Material for this task ->
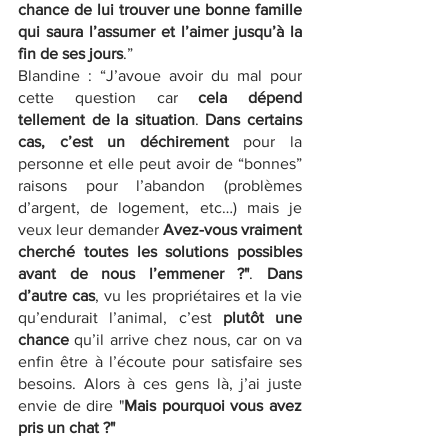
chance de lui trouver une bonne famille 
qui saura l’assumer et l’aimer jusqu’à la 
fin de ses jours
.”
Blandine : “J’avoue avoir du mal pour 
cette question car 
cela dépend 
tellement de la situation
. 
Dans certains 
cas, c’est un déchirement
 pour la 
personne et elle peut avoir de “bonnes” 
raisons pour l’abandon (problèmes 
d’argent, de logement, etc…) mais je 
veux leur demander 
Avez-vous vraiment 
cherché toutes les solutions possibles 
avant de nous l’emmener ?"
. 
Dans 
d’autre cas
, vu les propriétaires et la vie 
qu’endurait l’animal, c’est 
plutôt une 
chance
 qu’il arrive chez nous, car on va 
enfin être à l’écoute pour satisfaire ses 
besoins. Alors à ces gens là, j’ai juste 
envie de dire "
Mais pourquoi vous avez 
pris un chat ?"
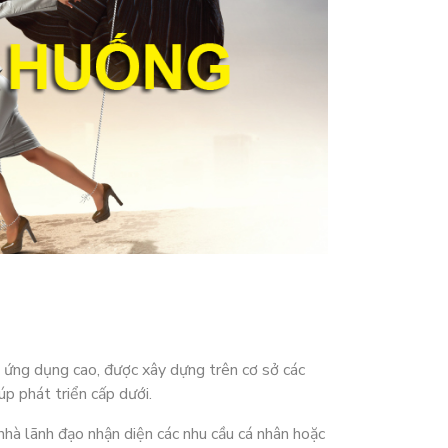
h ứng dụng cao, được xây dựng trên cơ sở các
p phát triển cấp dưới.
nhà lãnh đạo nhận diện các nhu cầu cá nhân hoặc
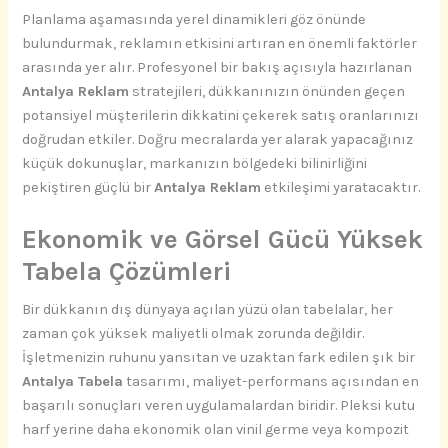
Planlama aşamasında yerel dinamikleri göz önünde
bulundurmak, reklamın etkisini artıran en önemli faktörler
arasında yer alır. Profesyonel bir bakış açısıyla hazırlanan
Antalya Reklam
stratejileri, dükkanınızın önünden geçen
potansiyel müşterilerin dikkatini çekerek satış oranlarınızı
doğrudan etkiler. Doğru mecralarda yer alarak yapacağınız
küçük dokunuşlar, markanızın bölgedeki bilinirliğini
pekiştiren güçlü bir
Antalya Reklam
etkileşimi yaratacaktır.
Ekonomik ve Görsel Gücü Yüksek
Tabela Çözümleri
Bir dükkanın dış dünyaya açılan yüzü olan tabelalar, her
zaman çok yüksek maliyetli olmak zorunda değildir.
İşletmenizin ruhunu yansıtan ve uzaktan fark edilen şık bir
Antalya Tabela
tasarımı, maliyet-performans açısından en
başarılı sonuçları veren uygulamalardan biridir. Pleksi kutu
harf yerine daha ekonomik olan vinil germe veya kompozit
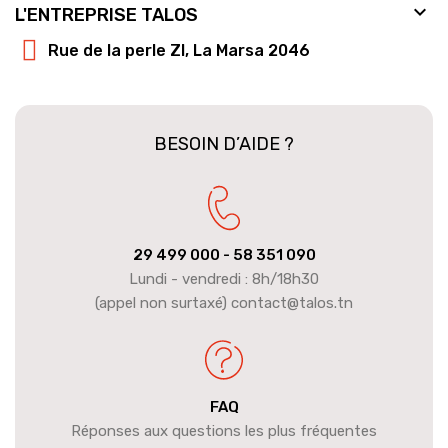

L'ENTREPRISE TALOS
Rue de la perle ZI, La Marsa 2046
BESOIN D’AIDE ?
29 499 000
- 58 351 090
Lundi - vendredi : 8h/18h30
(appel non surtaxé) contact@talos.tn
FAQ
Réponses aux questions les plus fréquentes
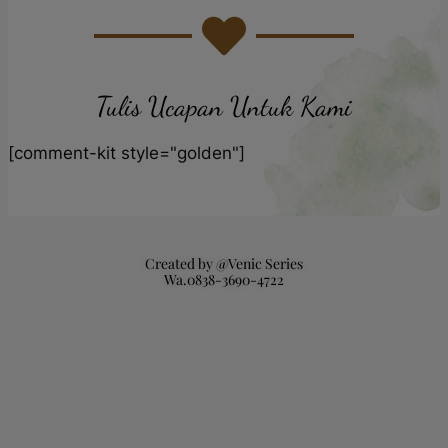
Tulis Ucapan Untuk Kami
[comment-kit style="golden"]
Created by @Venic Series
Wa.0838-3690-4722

Exercise prompt -> Word for word, write out the whole listing, keeping none of the pictures.

Answer space ->
chance de lui trouver une bonne famille 
qui saura l’assumer et l’aimer jusqu’à la 
fin de ses jours
.”
Blandine : “J’avoue avoir du mal pour 
cette question car 
cela dépend 
tellement de la situation
. 
Dans certains 
cas, c’est un déchirement
 pour la 
personne et elle peut avoir de “bonnes” 
raisons pour l’abandon (problèmes 
d’argent, de logement, etc…) mais je 
veux leur demander 
Avez-vous vraiment 
cherché toutes les solutions possibles 
avant de nous l’emmener ?"
. 
Dans 
d’autre cas
, vu les propriétaires et la vie 
qu’endurait l’animal, c’est 
plutôt une 
chance
 qu’il arrive chez nous, car on va 
enfin être à l’écoute pour satisfaire ses 
besoins. Alors à ces gens là, j’ai juste 
envie de dire "
Mais pourquoi vous avez 
pris un chat ?"
h ứng dụng cao, được xây dựng trên cơ sở các
p phát triển cấp dưới.
nhà lãnh đạo nhận diện các nhu cầu cá nhân hoặc
Planlama aşamasında yerel dinamikleri göz önünde
bulundurmak, reklamın etkisini artıran en önemli faktörler
arasında yer alır. Profesyonel bir bakış açısıyla hazırlanan
Antalya Reklam
stratejileri, dükkanınızın önünden geçen
potansiyel müşterilerin dikkatini çekerek satış oranlarınızı
doğrudan etkiler. Doğru mecralarda yer alarak yapacağınız
küçük dokunuşlar, markanızın bölgedeki bilinirliğini
pekiştiren güçlü bir
Antalya Reklam
etkileşimi yaratacaktır.
Ekonomik ve Görsel Gücü Yüksek
Tabela Çözümleri
Bir dükkanın dış dünyaya açılan yüzü olan tabelalar, her
zaman çok yüksek maliyetli olmak zorunda değildir.
İşletmenizin ruhunu yansıtan ve uzaktan fark edilen şık bir
Antalya Tabela
tasarımı, maliyet-performans açısından en
başarılı sonuçları veren uygulamalardan biridir. Pleksi kutu
harf yerine daha ekonomik olan vinil germe veya kompozit

L'ENTREPRISE TALOS
Rue de la perle ZI, La Marsa 2046
BESOIN D’AIDE ?
29 499 000
- 58 351 090
Lundi - vendredi : 8h/18h30
(appel non surtaxé) contact@talos.tn
FAQ
Réponses aux questions les plus fréquentes
Tulis Ucapan Untuk Kami
[comment-kit style="golden"]
Created by @Venic Series
Wa.0838-3690-4722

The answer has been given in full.